Un giorno piccino che diventava solenne e la gioia sincera della vita di provincia

L’ultima sera nonna Tatà dava il meglio di sé.

La casa all’angolo, che era fumigante di perenne, quel giorno entrava in fermento già alle prime luci dell‘alba.

Nell’attesa della quarantina di commensali che sarebbero arrivati per cena, nonna Tatà iniziava a preparare il sugo di Carnevale, con una ricetta che ripercorreva secoli di storia e una tradizione di carnezzieri, che mia nonna viveva come una forma d’arte.

Ecco fuori dal “tinello” il pentolone gigantesco, alto al punto che una volta uno dei miei cugini più piccoli volle fare la prova e ci entró dentro.

Via con il soffritto di carote, cipolla, aglio e “accia”, che sarebbe il gambo del sedano, olio “di casa” e via sul fuoco a dare vita a quella danza di umori, che si installano nelle narici e lí rimangono, tant’è che possono trascorrere pure dei decenni, ma se torna uno di quei sentori, ecco il diario della nostalgia salire dal naso verso la mente e ridiscendere fino al cuore.

In trionfo sul tavolo della cucina la chirurgia dei tagli di carne per il sugo: il primo e il secondo di manzo, la cotenna di maiale, la pancetta, le costolette e qualche nodo di salsiccia.

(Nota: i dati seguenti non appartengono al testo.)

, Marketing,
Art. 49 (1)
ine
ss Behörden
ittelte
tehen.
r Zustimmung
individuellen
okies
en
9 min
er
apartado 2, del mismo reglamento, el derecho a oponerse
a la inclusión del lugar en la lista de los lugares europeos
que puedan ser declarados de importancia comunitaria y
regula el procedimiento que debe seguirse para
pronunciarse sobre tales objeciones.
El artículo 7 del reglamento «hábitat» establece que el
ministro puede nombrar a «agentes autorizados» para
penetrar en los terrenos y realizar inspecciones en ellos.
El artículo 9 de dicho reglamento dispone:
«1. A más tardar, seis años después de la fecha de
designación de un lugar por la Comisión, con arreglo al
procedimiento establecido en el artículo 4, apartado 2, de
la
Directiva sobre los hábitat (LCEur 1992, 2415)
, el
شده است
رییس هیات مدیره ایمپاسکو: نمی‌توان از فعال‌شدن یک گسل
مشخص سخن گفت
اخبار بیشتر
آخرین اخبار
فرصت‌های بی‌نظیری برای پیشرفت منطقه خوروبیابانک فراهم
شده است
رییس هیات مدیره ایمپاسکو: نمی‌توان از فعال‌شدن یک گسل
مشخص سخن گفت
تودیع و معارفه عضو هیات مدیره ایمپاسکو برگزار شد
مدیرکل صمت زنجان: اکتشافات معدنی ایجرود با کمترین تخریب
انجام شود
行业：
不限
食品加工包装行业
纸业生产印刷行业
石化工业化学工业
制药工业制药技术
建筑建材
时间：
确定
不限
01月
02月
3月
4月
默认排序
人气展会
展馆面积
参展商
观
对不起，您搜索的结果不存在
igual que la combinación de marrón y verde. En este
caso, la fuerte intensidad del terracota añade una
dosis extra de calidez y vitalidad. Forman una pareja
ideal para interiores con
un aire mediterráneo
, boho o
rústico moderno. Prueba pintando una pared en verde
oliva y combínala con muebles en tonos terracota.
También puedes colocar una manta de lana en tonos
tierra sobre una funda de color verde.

Tuffata la carne nel soffritto, la spruzzata di vino rosso di campagna, l’asciattu di pomodoro dell’estate e quindi la passata dal sapore affumicato, sentore della preparazione agostana, a girare i pentoloni sopra la legna ad ardere tra il fuoco.

Quel sugo cucinava quasi per un giorno intero, a bassa fiamma, regalandosi la lentezza, che é la soluzione perché le cose riescano bene.
Nonna rimestava e nel frattempo faceva il suo giro di telefonate. Raccomandava a noi tutti, componenti la grande famiglia che lei riusciva a tenere unita, di essere presenti.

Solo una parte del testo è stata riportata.